__EXERCISE__. Please find the lines in the entries below that contain the word "Mettre", and copy each one.

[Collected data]

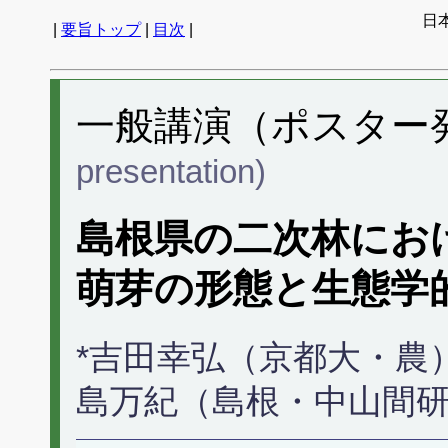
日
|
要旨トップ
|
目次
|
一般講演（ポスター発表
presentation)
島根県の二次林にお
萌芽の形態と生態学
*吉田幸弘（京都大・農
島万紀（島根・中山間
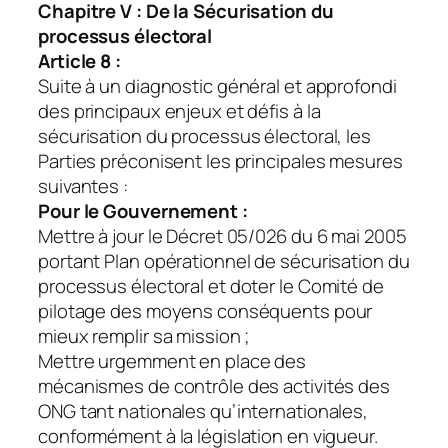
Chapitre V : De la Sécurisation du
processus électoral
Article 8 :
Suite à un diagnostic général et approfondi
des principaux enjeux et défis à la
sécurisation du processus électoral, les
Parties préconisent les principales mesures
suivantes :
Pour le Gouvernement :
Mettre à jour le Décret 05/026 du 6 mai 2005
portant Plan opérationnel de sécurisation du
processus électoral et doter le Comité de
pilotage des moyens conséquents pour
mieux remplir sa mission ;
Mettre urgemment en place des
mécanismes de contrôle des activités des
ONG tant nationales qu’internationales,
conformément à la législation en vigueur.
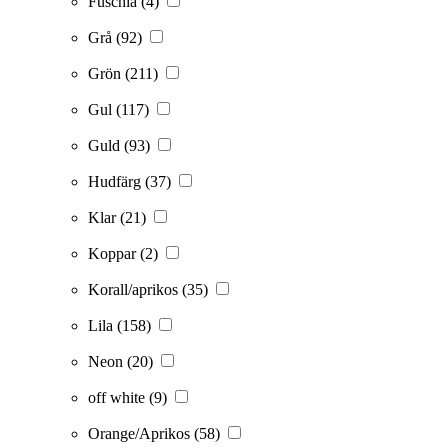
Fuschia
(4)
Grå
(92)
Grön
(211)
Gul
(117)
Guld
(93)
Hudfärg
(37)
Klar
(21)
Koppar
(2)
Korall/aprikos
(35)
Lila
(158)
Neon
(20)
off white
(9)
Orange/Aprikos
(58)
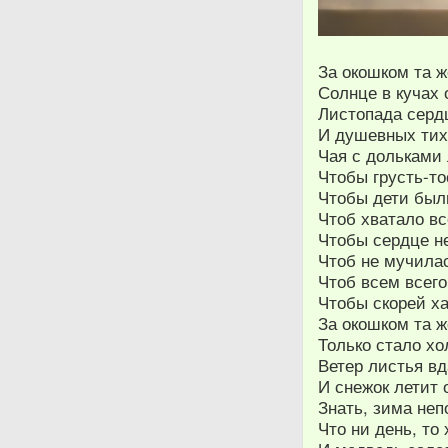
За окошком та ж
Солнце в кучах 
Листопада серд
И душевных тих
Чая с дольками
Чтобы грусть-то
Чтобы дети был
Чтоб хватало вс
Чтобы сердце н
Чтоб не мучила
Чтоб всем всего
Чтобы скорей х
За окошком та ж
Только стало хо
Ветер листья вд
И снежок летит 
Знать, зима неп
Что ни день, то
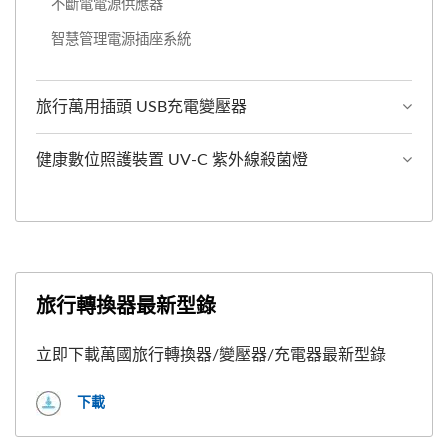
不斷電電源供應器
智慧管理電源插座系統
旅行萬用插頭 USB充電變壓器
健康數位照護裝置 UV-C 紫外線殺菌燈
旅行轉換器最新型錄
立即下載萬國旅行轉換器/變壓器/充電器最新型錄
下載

__OUTPUT__.
Mettre à jour le Décret 05/026 du 6 mai 2005
Mettre urgemment en place des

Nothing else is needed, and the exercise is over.